Quanto resta da fare oggi per realizzare nel concreto le indicazioni del Vaticano II?
Il compito di tradurre in pratica le linee tracciate dal Concilio Vaticano II non sarà mai compiuto. Bisogna riprenderlo continuamente di nuovo, poiché non si tratta di modificare qui o là qualche pratica nella Chiesa, ma di realizzare il nuovo convertendosi, cambiando il proprio cuore per lasciarsi toccare dal cuore di Dio. Per esempio il riconoscimento del ruolo dei laici nella Chiesa non si può limitare a designare qualche posto per loro nell'organigramma della Chiesa, ma chiama i laici fedeli a Cristo ad assumersi la loro missione specifica nella Chiesa e per la Chiesa nel mondo. Questa assunzione di responsabilità nella comunione nello Spirito che è la Chiesa, esige una conversione del cuore. Concretamente, i numerosi movimenti ecclesiali che sono frutto del concilio non richiedono ai loro membri una semplice iscrizione, ma il dono di se stessi. Scegliendo di parlare dello sviluppo postconciliare con l'espressione "ermeneutica della continuità", Benedetto XVI dice che il rinnovamento attingerà sempre nel passato della vita della Chiesa con il suo Signore che fa sempre nuova ogni cosa. Noi non avremo mai l'ultima parola: tocca a lui, che costruisce con noi una terra nuova e un cielo nuovo.

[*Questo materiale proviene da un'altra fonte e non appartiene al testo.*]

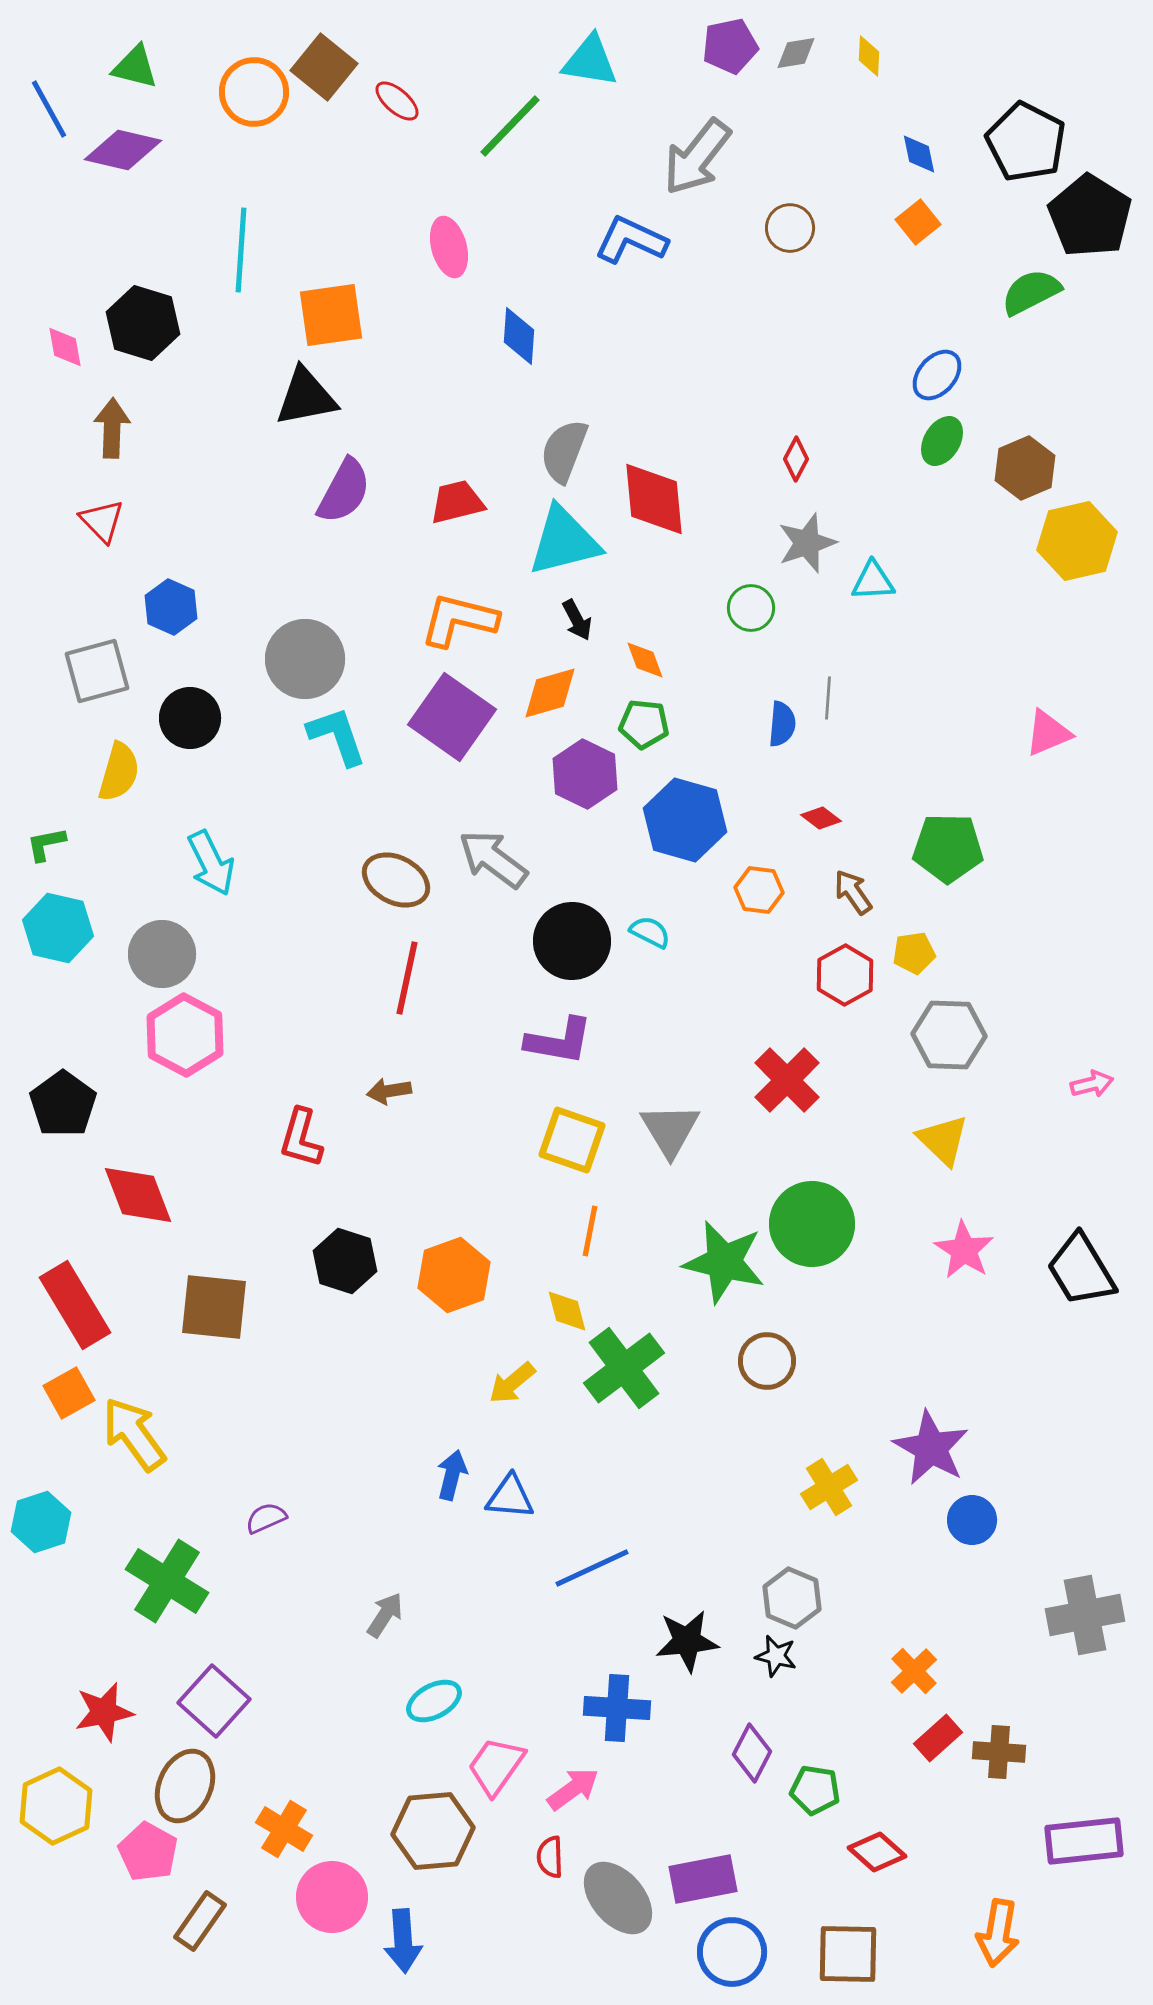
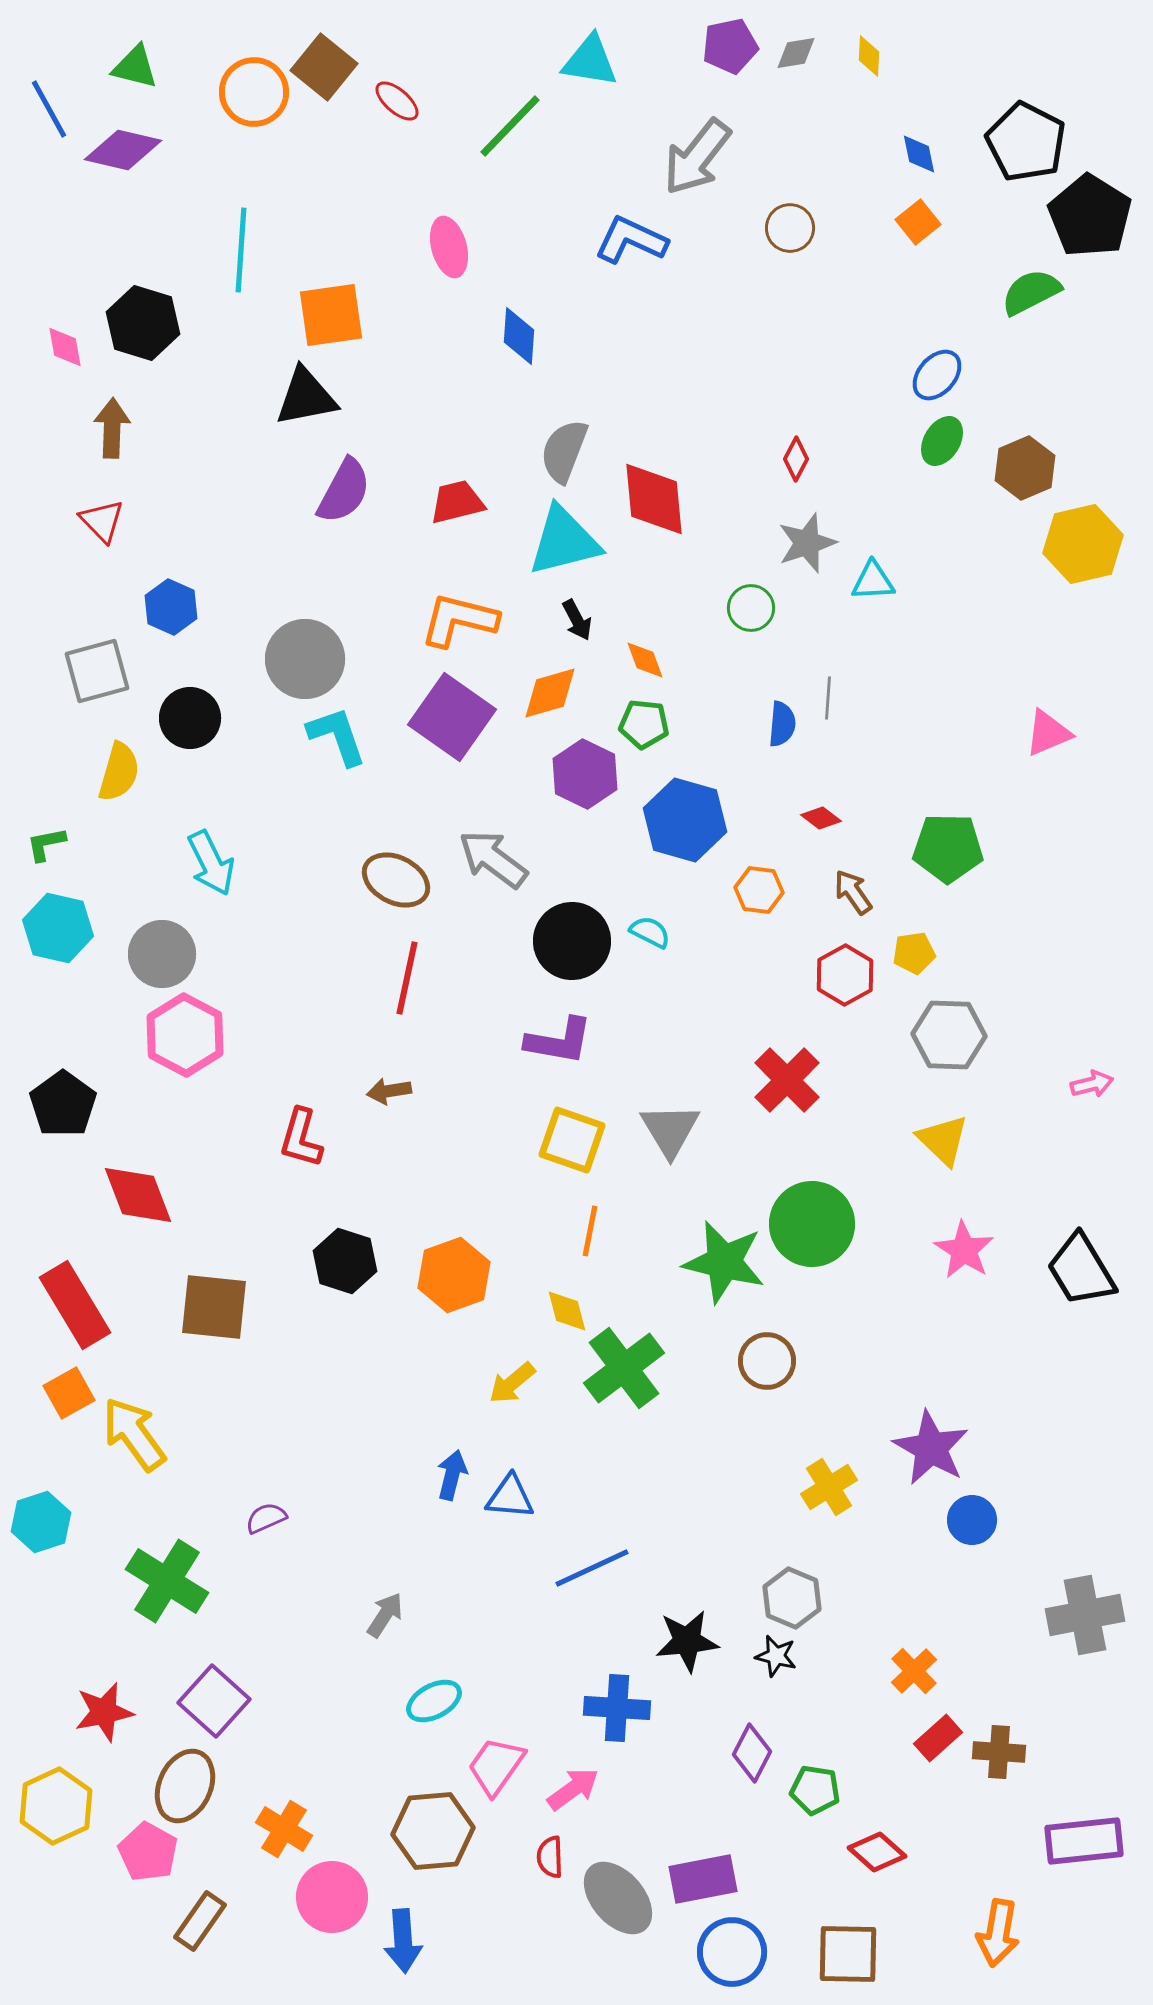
yellow hexagon at (1077, 541): moved 6 px right, 3 px down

Dopo ventiquattro anni lei tornerà ad avere un superiore religioso: è il primo generale dei gesuiti a cui questo avviene, se si eccettua padre Arrupe. Come si prepara a questo cambiamento nella sua vita?
Già san Benedetto sapeva di dover essere in ascolto dei suoi confratelli, perché Dio poteva parlargli attraverso la bocca del monaco più giovane. Dopo quasi venticinque anni di ascolto di circa ventimila gesuiti, l'obbedienza a uno solo dovrebbe essere piuttosto un tempo di pace. Almeno, io spero di non essere per lui un peso da portare o sopportare.